1966 was, by far, Kaat's best year; he won 25 games and threw almost 305 innings yet a guy names Koufax won the Cy Young Award. Koufax played just 12 years and topped 250 innings in a season four times. 
Other Hall of Fame hurlers from Kaat's era include Fergie Jenkins, who had nine consecutive seasons of at least 270 innings pitched and 10 overall in which he tossed at least 250; Tom Seaver, 10 seasons of at least 250 innings pitched; Bert Blyleven, nine seasons of 250+ innings pitched; and Bob Gibson and Jim Palmer, eight seasons of 250+ innings pitched.
All of these pitchers played fewer seasons than Kaat. And Kaat was never considered the "ace" of his staff like those HoF pitchers were.
Kaat won 283 games in 25 seasons. That works out to just over 11 wins a year. That's a total worthy of the Hall of Very Good, not the Hall of Fame. 

jim h2020-08-13T17:10:00Z

Agreed Kaat definitely has the stats to be in the HOF.

curtisports22020-08-12T18:05:37Z

No.  He went a mediocre 48-50 after 1975 and what he did before that was very good, but not Hall-worthy. 
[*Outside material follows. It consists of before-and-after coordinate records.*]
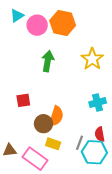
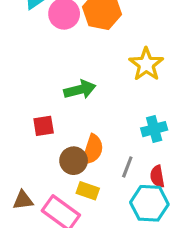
green arrow: (48, 61) -> (80, 90), moved, turned 66
gray line: (80, 143) -> (127, 167), moved

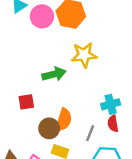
yellow star: (146, 64) -> (84, 55), moved, turned 30
red semicircle: (157, 176) -> (113, 124), moved

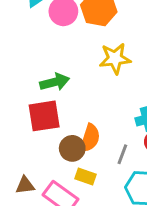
green arrow: (54, 74) -> (55, 82), moved
red square: (26, 102) -> (44, 116), size x1.6

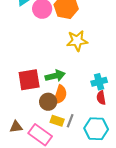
green arrow: (55, 82) -> (55, 76), moved
gray line: (122, 154) -> (70, 121), moved

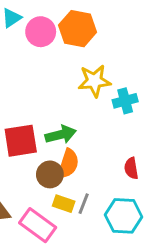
cyan cross: (99, 82) -> (125, 101), moved

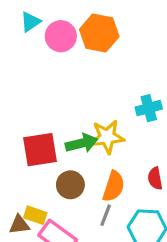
yellow star: (94, 81) -> (107, 137), moved
orange semicircle: (68, 164) -> (114, 186), moved
yellow rectangle: (64, 204) -> (35, 215), moved

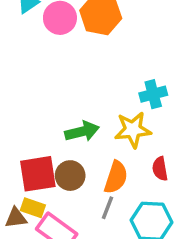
yellow star: (107, 137) -> (133, 130), moved
red square: (40, 150) -> (38, 174), moved

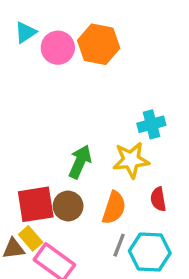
green arrow: (82, 131) -> (80, 162), turned -52
yellow rectangle: (33, 208) -> (31, 238), turned 30
gray line: (107, 208) -> (119, 245), moved

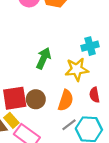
green arrow: (80, 162) -> (43, 58), moved
gray line: (119, 245) -> (69, 125), turned 32

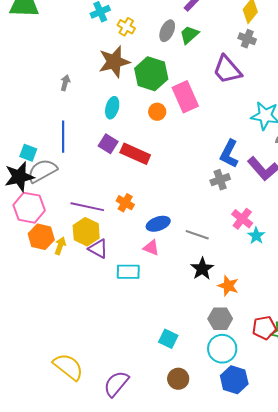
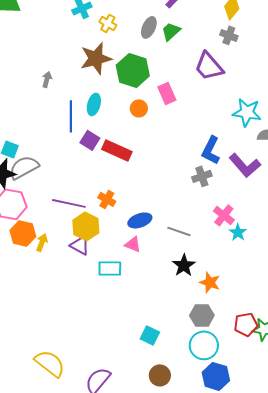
pink rectangle: (185, 97) -> (167, 93), size x0.7
blue line: (63, 137) -> (71, 116), moved
yellow hexagon: (86, 232) -> (86, 226), moved

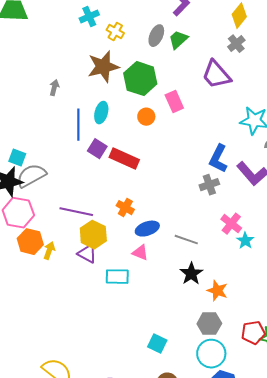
gray cross: (229, 35) -> (236, 44), turned 30
orange cross: (107, 199) -> (125, 208), moved

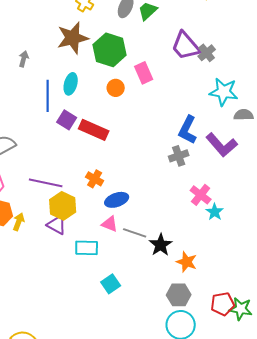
gray cross: (236, 44) -> (207, 53), moved
gray line: (186, 240) -> (135, 233), moved
cyan square: (157, 344) -> (111, 284), moved, turned 30

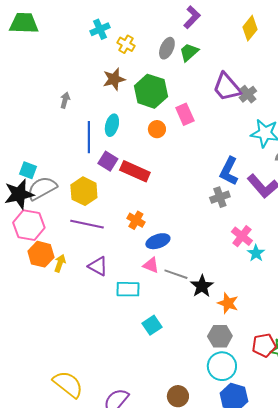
brown star: (73, 38) -> (114, 79), size x0.7
yellow hexagon: (63, 206) -> (84, 191), moved

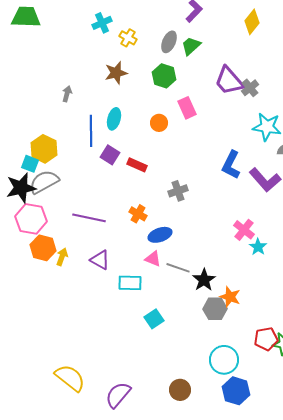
green hexagon: (151, 91) -> (164, 76), moved, size x0.7
red rectangle: (135, 171) -> (137, 165), size x0.7
yellow hexagon: (84, 191) -> (44, 149), moved
gray cross: (220, 197) -> (178, 191), moved
gray hexagon: (220, 336) -> (215, 309), moved

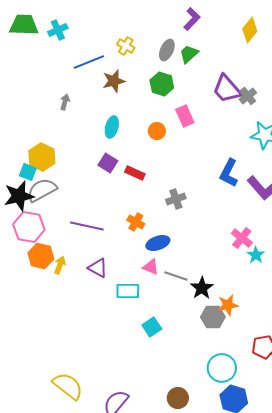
cyan cross: (102, 23) -> (58, 30), moved
blue line: (91, 131) -> (89, 62), moved, turned 68
orange star: (230, 297) -> (228, 305), turned -30

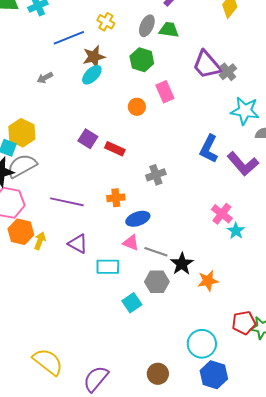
green trapezoid: (189, 54) -> (169, 30), turned 50
gray arrow: (65, 102) -> (45, 78), turned -133
cyan ellipse: (112, 127) -> (92, 75), moved, turned 30
orange cross: (136, 222) -> (116, 198), turned -36
gray hexagon: (213, 317) -> (157, 282), moved

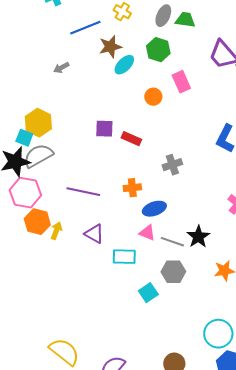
cyan ellipse: (92, 75) -> (124, 65), moved
purple square: (88, 139) -> (104, 129), turned -30
black star: (182, 264) -> (198, 237), moved

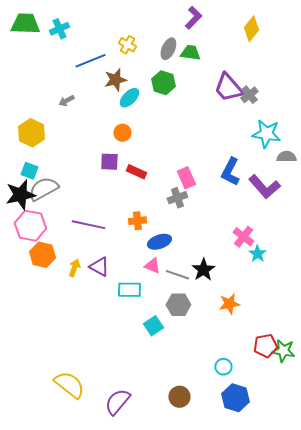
pink rectangle: (181, 82) -> (186, 178), moved
orange circle: (153, 97) -> (122, 133), moved
yellow hexagon: (38, 123) -> (31, 133), moved
yellow arrow: (56, 231) -> (74, 268), moved
cyan circle: (218, 334) -> (223, 367), size x0.6

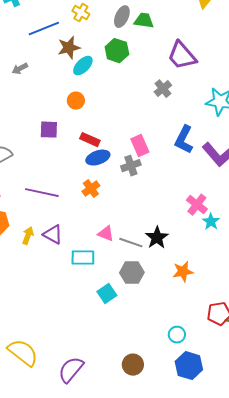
gray cross: (249, 95) -> (163, 89), moved
purple square: (109, 162) -> (49, 130), moved
orange cross: (137, 221) -> (91, 189), turned -30
blue ellipse: (159, 242) -> (98, 158), moved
conley392020-08-12T00:05:51Z

I think he was close, but not a Hall of Famer.

David2020-08-11T11:02:15Z

I'm a big fan of Kitty, especially his years with the Senators/Twins.  I hope some day that the Veterans Committee will see fit to induct him.  BTW, lack of a Cy Young doesn't hurt him.  Take a look at year by year Cy winners.  Dozens of them will never get inducted.  OTOH, Nolan Ryan never won a single Cy.  Didn't hurt him.